In downtown Boise, Idaho, Hanover Construction Co. needed a permit to fill in 26 square feet of "wetland" caused by a leaking pipe. After waiting 450 days for the Army Corps of Engineers to make a decision, the company gave up and withdrew its application. The town of Tiverton, Rhode Island, had to wait nearly two years for a permit from the Corps to fill in 44 square yards of wetland for a mosquito-control project.

9/19/94

President Clinton's 1994 crime bill included a provision for midnight basketball leagues, which would ostensibly provide the opportunity for inner-city youths to play basketball at late hours rather than commit crimes.
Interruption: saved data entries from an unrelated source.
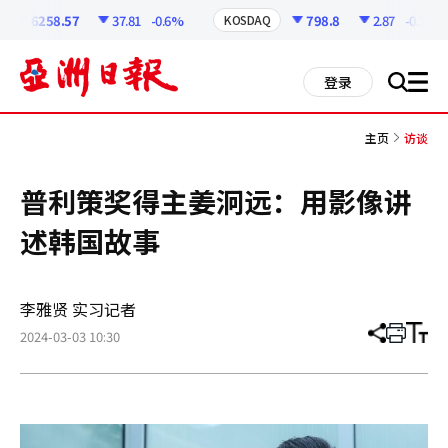
코
인
6258.57
37.81
-0.6%
798.8
2.87
-0.36%
KOSDAQ
정
보
all
登录
搜
men
索
主页
访谈
普利策奖得主姜泂远：用影像讲
述韩国故事
李雅贤 实习记者
2024-03-03 10:30
分
打
调
享
印
整
文
大
章
小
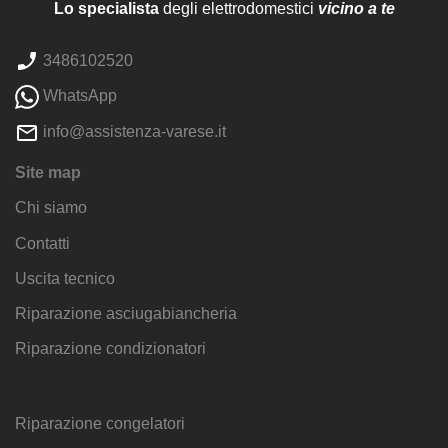
Lo specialista
degli elettrodomestici
vicino a te
3486102520
WhatsApp
info@assistenza-varese.it
Site map
Chi siamo
Contatti
Uscita tecnico
Riparazione asciugabiancheria
Riparazione condizionatori
Riparazione congelatori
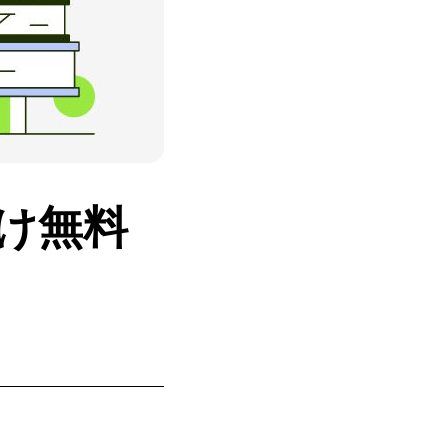
者向け無料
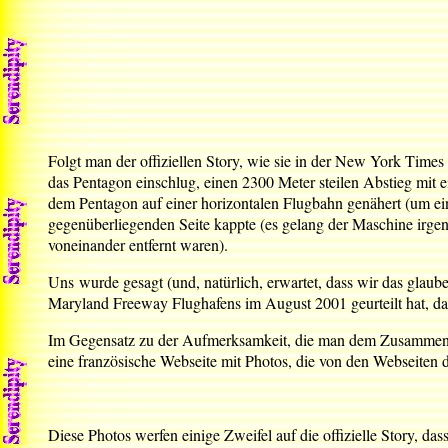
Folgt man der offiziellen Story, wie sie in der New York Time
das Pentagon einschlug, einen 2300 Meter steilen Abstieg mit
dem Pentagon auf einer horizontalen Flugbahn genähert (um ei
gegenüberliegenden Seite kappte (es gelang der Maschine irg
voneinander entfernt waren).
Uns wurde gesagt (und, natürlich, erwartet, dass wir das glaub
Maryland Freeway Flughafens im August 2001 geurteilt hat, dass 
Im Gegensatz zu der Aufmerksamkeit, die man dem Zusammenbru
eine französische Webseite mit Photos, die von den Webseiten
Diese Photos werfen einige Zweifel auf die offizielle Story, d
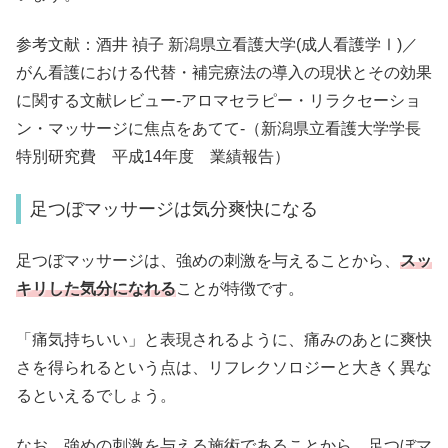
参考文献：酒井 禎子 新潟県立看護大学(成人看護学Ⅰ)／
がん看護における代替・補完療法の導入の現状とその効果
に関する文献レビュー-アロマセラピー・リラクセーショ
ン・マッサージに焦点をあてて-（新潟県立看護大学学長
特別研究費 平成14年度 業績報告）
足つぼマッサージは気分爽快になる
足つぼマッサージは、強めの刺激を与えることから、
スッ
キリした気分になれる
ことが特徴です。
「痛気持ちいい」と表現されるように、痛みのあとに爽快
さを得られるという点は、リフレクソロジーと大きく異な
るといえるでしょう。
なお、強めの刺激を与える施術であることから、足つぼマ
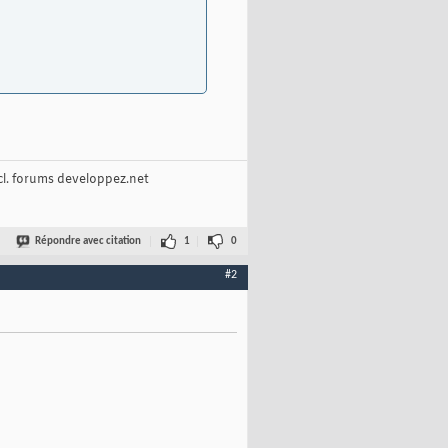
cl. forums developpez.net
Répondre avec citation
1
0
#2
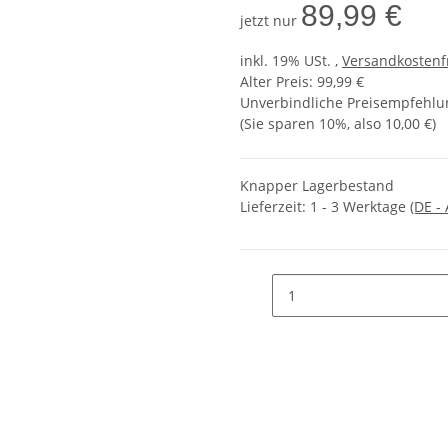
89,99 €
jetzt nur
inkl. 19% USt. ,
Versandkostenf
Alter Preis: 99,99 €
Unverbindliche Preisempfehlun
(Sie sparen
10%
, also
10,00 €
)
Knapper Lagerbestand
Lieferzeit:
1 - 3 Werktage
(DE -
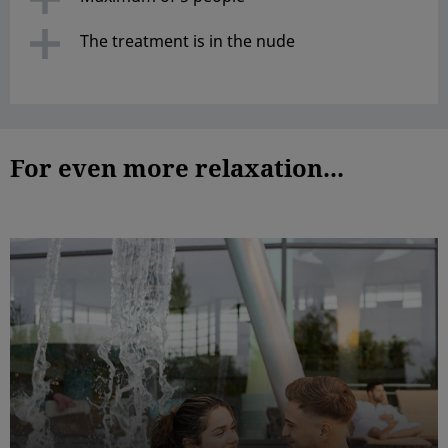
The treatment is in the nude
For even more relaxation...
Asked whether he would want his own daughters up at midnight playing basketball, Vice President Gore had no comment. The provision also requires that a certain percentage of HIV-positive players be represented on each team.

[Ed.: How do you stop five black guys from robbing a store? Throw 'em a basketball. Ha, Ha, Ha! What previously was an objectionable joke is now law.]

An Arizona woman who was scalded when she spilled a cup of McDonald's coffee on herself as she held it between her legs while driving, was awarded $2.7 million in punitive damages and $160,000 in compensatory damages when she sued the corporation. An Ohio woman sued Burger King eight days later after she, too, scalded herself. She is seeking $65,000 in damages because the coffee was "too hot" and its packaging was defective.

Both companies say they serve the coffee at about 180 degrees—as opposed to the 140 degrees that is typical for home brewing—because it makes the coffee taste better. Ted Lingle, executive director of the Specialty Coffee Association, suggests that warning labels are in order—that consumers can no longer be assumed to know that hot things burn.